*** Opening of EXERCISE MATERIALS ***

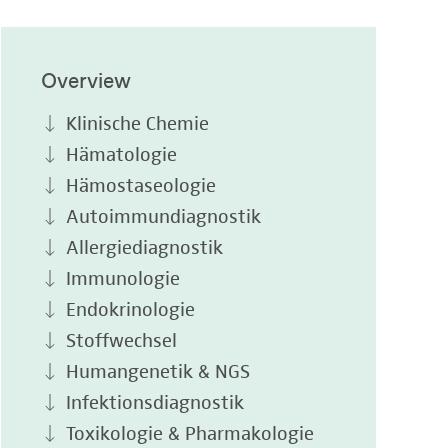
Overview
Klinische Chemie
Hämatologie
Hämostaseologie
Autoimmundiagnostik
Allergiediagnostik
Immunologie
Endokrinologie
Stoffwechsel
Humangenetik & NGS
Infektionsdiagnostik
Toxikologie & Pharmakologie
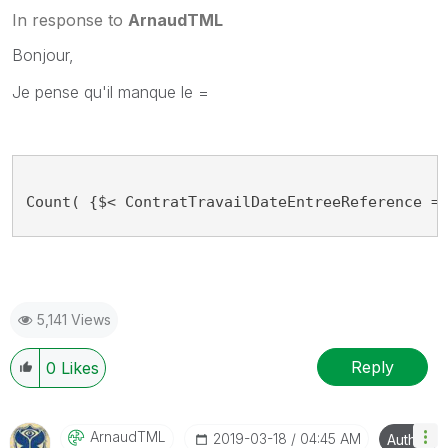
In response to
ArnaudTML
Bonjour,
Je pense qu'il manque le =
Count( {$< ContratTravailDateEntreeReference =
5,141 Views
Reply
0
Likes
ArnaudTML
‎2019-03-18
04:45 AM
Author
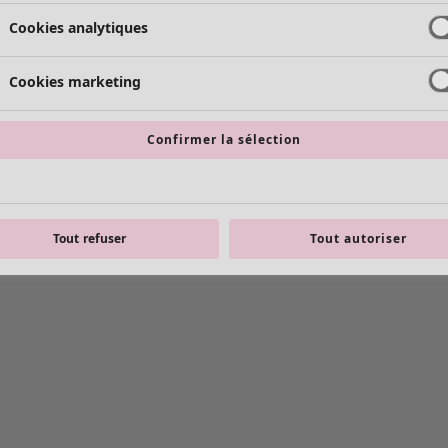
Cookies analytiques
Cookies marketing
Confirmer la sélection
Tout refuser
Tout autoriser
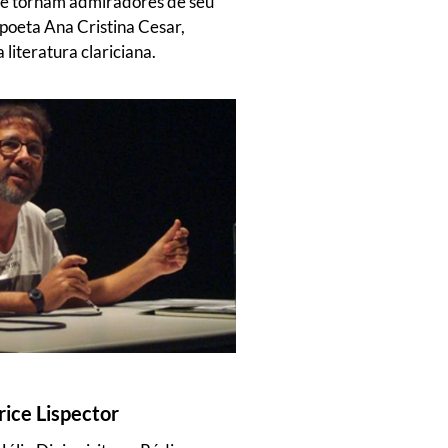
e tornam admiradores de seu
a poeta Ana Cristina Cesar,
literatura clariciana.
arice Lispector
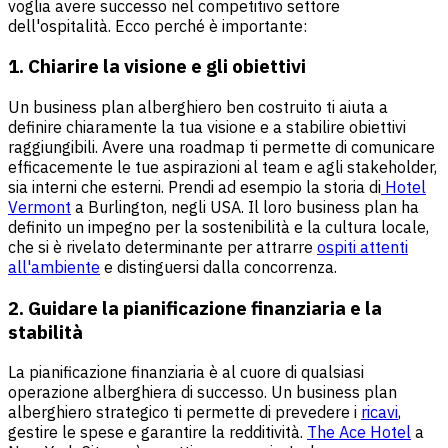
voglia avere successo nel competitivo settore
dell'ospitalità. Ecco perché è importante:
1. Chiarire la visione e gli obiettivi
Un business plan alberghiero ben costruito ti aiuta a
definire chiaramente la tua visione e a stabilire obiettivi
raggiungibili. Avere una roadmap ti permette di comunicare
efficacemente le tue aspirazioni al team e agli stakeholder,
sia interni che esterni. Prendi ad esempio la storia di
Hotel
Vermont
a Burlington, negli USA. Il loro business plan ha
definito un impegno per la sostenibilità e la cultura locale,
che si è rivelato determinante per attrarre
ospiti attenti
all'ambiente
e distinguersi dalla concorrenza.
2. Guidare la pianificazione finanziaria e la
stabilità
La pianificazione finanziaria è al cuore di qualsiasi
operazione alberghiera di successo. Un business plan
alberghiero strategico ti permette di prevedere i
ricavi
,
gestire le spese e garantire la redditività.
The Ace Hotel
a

*** Close of EXERCISE MATERIALS ***
*** Opening of EXERCISE MATERIALS ***

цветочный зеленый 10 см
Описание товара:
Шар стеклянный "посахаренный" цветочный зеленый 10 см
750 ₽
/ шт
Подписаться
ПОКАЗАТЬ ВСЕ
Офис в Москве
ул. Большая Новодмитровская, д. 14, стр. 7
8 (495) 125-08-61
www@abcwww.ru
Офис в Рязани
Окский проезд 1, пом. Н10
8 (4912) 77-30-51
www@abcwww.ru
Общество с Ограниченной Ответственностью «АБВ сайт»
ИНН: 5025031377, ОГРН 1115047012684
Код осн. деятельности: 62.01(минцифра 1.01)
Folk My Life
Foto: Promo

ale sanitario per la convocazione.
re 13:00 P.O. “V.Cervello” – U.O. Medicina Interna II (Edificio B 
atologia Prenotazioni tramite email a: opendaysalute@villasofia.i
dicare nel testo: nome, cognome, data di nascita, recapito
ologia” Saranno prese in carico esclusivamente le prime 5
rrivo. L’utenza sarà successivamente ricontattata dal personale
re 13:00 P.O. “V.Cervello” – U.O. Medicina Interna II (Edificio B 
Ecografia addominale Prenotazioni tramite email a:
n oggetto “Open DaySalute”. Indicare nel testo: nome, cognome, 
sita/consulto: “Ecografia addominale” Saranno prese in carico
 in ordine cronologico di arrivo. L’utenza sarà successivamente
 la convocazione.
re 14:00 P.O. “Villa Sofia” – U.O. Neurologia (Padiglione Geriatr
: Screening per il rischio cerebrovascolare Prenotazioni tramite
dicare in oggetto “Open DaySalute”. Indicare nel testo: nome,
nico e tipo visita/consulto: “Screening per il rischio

*** Close of EXERCISE MATERIALS ***
*** Opening of EXERCISE MATERIALS ***

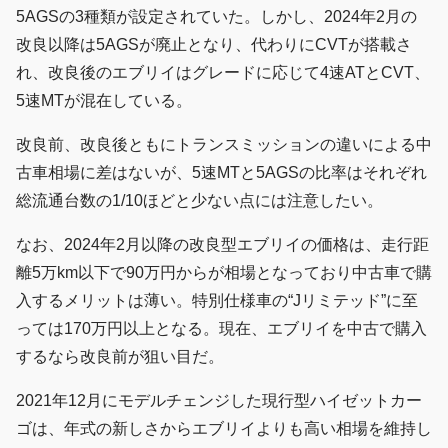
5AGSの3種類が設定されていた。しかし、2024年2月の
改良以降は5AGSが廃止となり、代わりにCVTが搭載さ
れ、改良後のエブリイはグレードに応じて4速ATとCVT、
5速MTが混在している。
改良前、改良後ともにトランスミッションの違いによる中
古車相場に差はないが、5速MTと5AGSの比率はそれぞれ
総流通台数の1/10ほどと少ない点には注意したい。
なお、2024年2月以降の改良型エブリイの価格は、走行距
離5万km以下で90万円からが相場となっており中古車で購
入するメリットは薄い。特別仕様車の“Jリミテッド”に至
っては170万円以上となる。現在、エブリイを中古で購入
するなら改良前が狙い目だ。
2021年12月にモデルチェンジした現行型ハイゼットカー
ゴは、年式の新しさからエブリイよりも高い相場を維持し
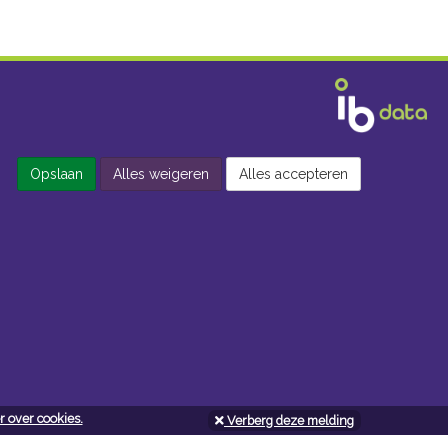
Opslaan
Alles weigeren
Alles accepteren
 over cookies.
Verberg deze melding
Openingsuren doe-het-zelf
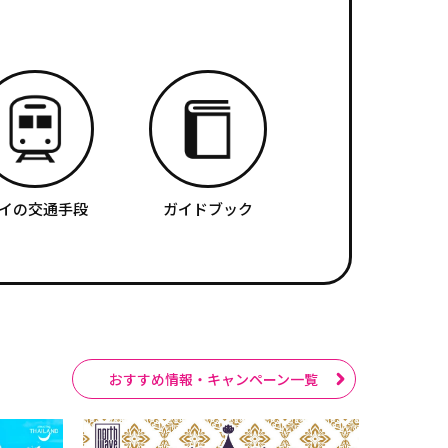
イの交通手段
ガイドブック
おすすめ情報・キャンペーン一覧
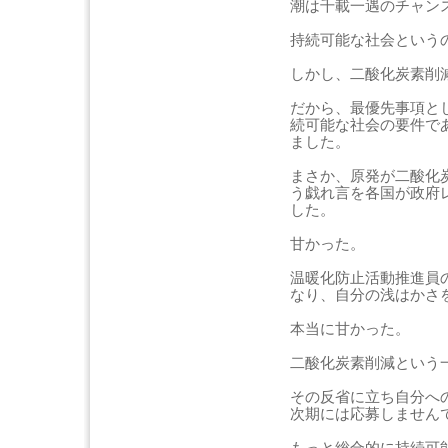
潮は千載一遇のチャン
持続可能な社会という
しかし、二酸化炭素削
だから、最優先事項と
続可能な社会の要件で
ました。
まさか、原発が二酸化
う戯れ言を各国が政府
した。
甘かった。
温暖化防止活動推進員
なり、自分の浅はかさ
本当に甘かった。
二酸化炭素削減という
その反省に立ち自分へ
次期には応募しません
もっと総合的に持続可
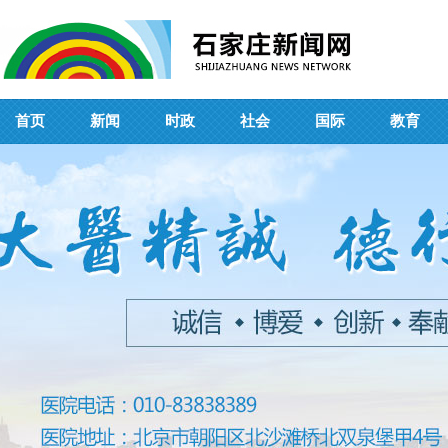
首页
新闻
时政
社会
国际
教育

*** Close of EXERCISE MATERIALS ***

— TASK DETAILS —
Figure out how many lines above hold "prese", then give that number alone.

— EXERCISE RESPONSE —
2